When the light faded, the world was gone. In its place stood the Dominion, perfect, eternal, silent.

But as Aiden watched, he saw what they could not: how their creation began to twist. The Dominion was not life preserved, it was life suspended, caught between existence and erasure. The souls within it did not rest. They repeated their final moments, fragments of thought drifting endlessly.

The light around him dimmed. The river slowed, and the visions blurred. He reached for one of the fading shapes—a child holding a shard of crystal, staring at her dissolving reflection.

"Why did you stay?" he whispered.

The girl's image shuddered. Her mouth moved, but the sound came not from her, it came from everywhere, woven through the current itself. "Because someone must remember."

The light tore apart.

Aiden staggered forward and found himself standing on solid ground again, though the air was still thick with luminescence. The corridor had ended in a vast chamber filled with floating shards of crystal, each one humming faintly. Within them, he saw faces, frozen expressions of awe, fear, resignation.

He reached out to one. The surface rippled, and a whisper brushed against his thoughts. We made the world eternal. We forgot that eternity is another word for stillness.

Aiden's chest tightened. These weren't ghosts. They were echoes of consciousness, trapped in their own creation, each shard a prison of light.

He turned in a slow circle, taking in the endless array. Thousands, maybe millions. The Dominion wasn't a monument, it was a graveyard that refused to decay.

He closed his eyes. For a moment he felt them all at once, a tide of longing and regret pressing against his mind. He could barely breathe beneath it.

Then, as if sensing his struggle, one shard flared brighter than the rest. The light coalesced into a figure, the same woman who had spoken before the council. Her form flickered, half-real, half-memory.

"Who are you?" Aiden asked.

The woman tilted her head. "You hear us."

"I see you," he said quietly.

"You carry the mark. The Dominion remembers you, as it remembers all who seek its heart."

"I'm not one of you."

"Not yet."

The words chilled him. The woman's expression softened, almost human. "Do not fear the light, traveler. It only takes what it is given."

"What was it given?"

"Our hope," she said simply. "And our despair. We built the Dominion to keep both safe. But hope rotted without change, and despair learned to sing."

The vision trembled. Cracks ran through the shard. She reached toward him. "If you would end this silence, you must find the source, the First Light. It sleeps beneath what remains of us."
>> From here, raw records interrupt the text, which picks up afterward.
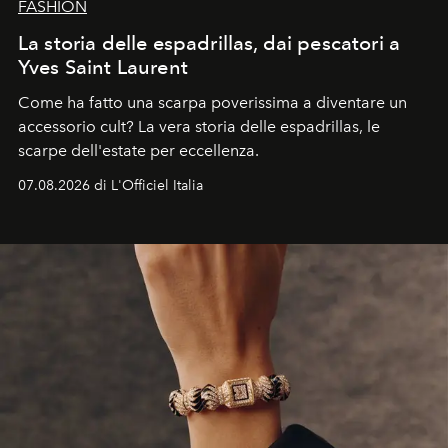
FASHION
La storia delle espadrillas, dai pescatori a
Yves Saint Laurent
Come ha fatto una scarpa poverissima a diventare un
accessorio cult? La vera storia delle espadrillas, le
scarpe dell'estate per eccellenza.
07.08.2026 di L'Officiel Italia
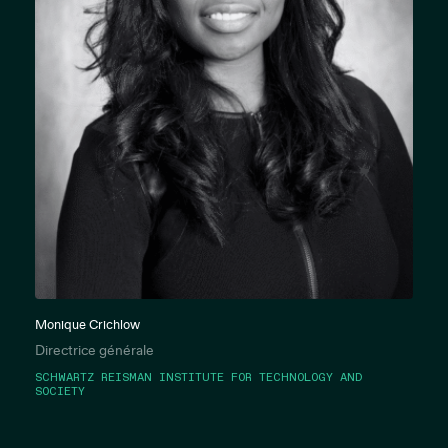
Monique Crichlow
Directrice générale
SCHWARTZ REISMAN INSTITUTE FOR TECHNOLOGY AND
SOCIETY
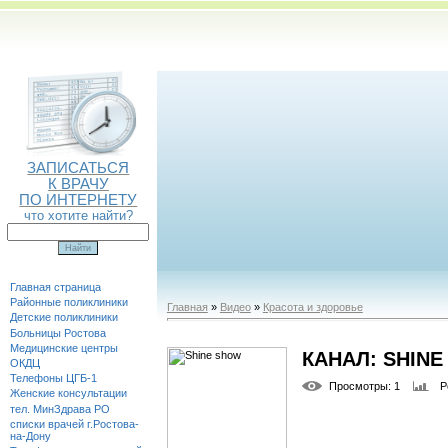
ЗАПИСАТЬСЯ
К ВРАЧУ
ПО ИНТЕРНЕТУ
что хотите найти?
Главная страница
Районные поликлиники
Главная
»
Видео
»
Красота и здоровье
Детские поликлиники
Больницы Ростова
Медицинские центры
КАНАЛ: SHIN
ОКДЦ
Телефоны ЦГБ-1
Просмотры
: 1
Р
Женские консультации
тел. МинЗдрава РО
списки врачей г.Ростова-
на-Дону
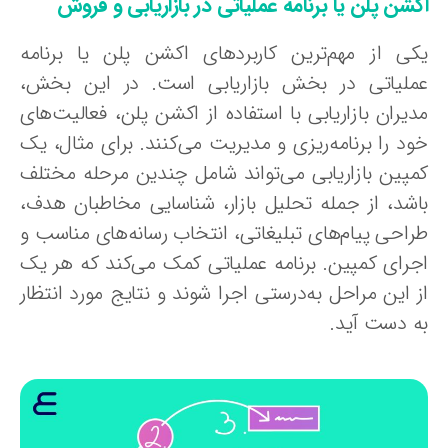
کشن پلن یا برنامه عملیاتی در بازاریابی و فروش
کی از مهم‌ترین کاربردهای اکشن پلن یا برنامه
ملیاتی در بخش بازاریابی است. در این بخش،
دیران بازاریابی با استفاده از اکشن پلن، فعالیت‌های
ود را برنامه‌ریزی و مدیریت می‌کنند. برای مثال، یک
مپین بازاریابی می‌تواند شامل چندین مرحله مختلف
اشد، از جمله تحلیل بازار، شناسایی مخاطبان هدف،
راحی پیام‌های تبلیغاتی، انتخاب رسانه‌های مناسب و
جرای کمپین. برنامه عملیاتی کمک می‌کند که هر یک
ز این مراحل به‌درستی اجرا شوند و نتایج مورد انتظار
ه دست آید.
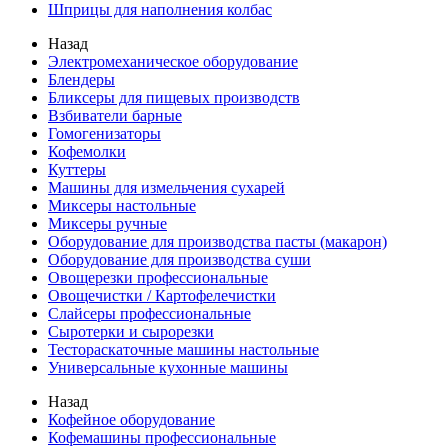
Шприцы для наполнения колбас
Назад
Электромеханическое оборудование
Блендеры
Бликсеры для пищевых производств
Взбиватели барные
Гомогенизаторы
Кофемолки
Куттеры
Машины для измельчения сухарей
Миксеры настольные
Миксеры ручные
Оборудование для производства пасты (макарон)
Оборудование для производства суши
Овощерезки профессиональные
Овощечистки / Картофелечистки
Слайсеры профессиональные
Сыротерки и сырорезки
Тестораскаточные машины настольные
Универсальные кухонные машины
Назад
Кофейное оборудование
Кофемашины профессиональные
Before he could speak, the shard shattered, scattering light across the chamber. The fragments rose, swirling upward like sparks in a dying fire, and the room fell into darkness.

Only one faint glow remained, the doorway behind him, now pulsing with a steady rhythm, like a heartbeat.

Aiden exhaled and whispered to the emptiness, "I'll find it."

The corridor of light stirred once more, opening a new path ahead. He stepped forward. The glow followed, swallowing him whole.

Far above, in Ares, the storm split the sky.

Lira gripped the railing of the observation deck as the lightning turned white for a heartbeat, so bright it painted the ruins in ghostlight. Every relic sensor screamed at once. The Dominion's energy signature spiked, then steadied.

"What the hell was that?" someone shouted.

She didn't answer. Her eyes were locked on the heart of the city, where a column of faint luminescence now reached toward the clouds. It flickered once, then vanished.

Something deep within her stirred, a feeling like grief for something she couldn't name.

"Aiden…" she murmured.

The storm quieted, leaving only the sound of the wind.

And beneath Ares, the Dominion dreamed again.